# 6 American Liberalism’s Telling Blind Spot

I’m afraid it’s necessary to expand — beyond the Limbaugh episode discussed in the previous installment — on the theme of American Liberalism forfeiting battles that need to be fought. I say “afraid” because the best way I know to do that is to examine a generally ignored — an intensely regrettable — part of the record of one of the current heroes of us liberals: former President Barack Obama, which I’m afraid will not be fun.

The reason that record needs to be examined in this context is not to tear him down. I myself am fond of him, and that would give me no pleasure. Rather, the reason is that this story shows the continuing failure of American liberalism to perceive clearly the problem of this habitual forfeiture of vital battles that should be fought and could be won.

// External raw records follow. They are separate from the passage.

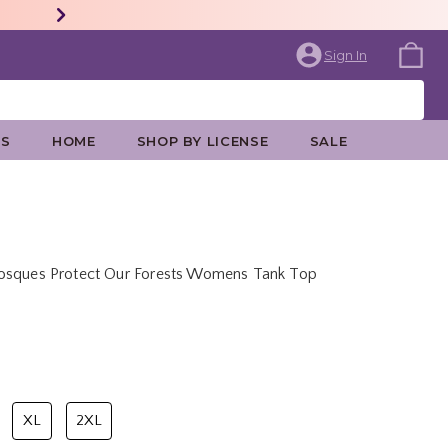
Sign In
ES
HOME
SHOP BY LICENSE
SALE
Bosques Protect Our Forests Womens Tank Top
price is
XL
2XL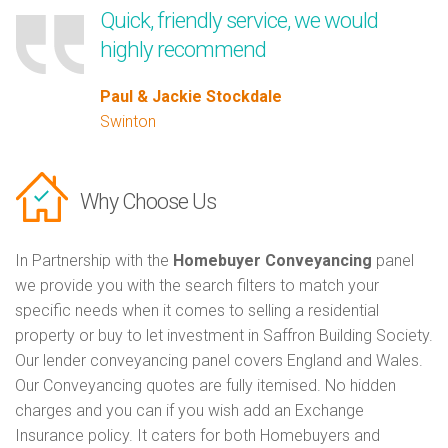
Quick, friendly service, we would
highly recommend
Paul & Jackie Stockdale
Swinton
Why Choose Us
In Partnership with the
Homebuyer Conveyancing
panel
we provide you with the search filters to match your
specific needs when it comes to selling a residential
property or buy to let investment in Saffron Building Society.
Our lender conveyancing panel covers England and Wales.
Our Conveyancing quotes are fully itemised. No hidden
charges and you can if you wish add an Exchange
Insurance policy. It caters for both Homebuyers and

In other words, this story about Obama is really a story about the continuing problem of blindness and weakness that has constituted the contribution of Liberal America to our national crisis. It was our failing before Obama, it was our failing through Obama as our leader, and I fear that the general non-recognition of that problem means that it threatens to be our problem in this era, as we battle against the Trumpian Republican Party.

What we’re up against is so ugly, so destructive, that America cannot afford for us not to do everything possible to overcome our defects as combatants in this battle. And that means that we are obliged to undertake even the unpleasant task on which, in this installment, I will now embark.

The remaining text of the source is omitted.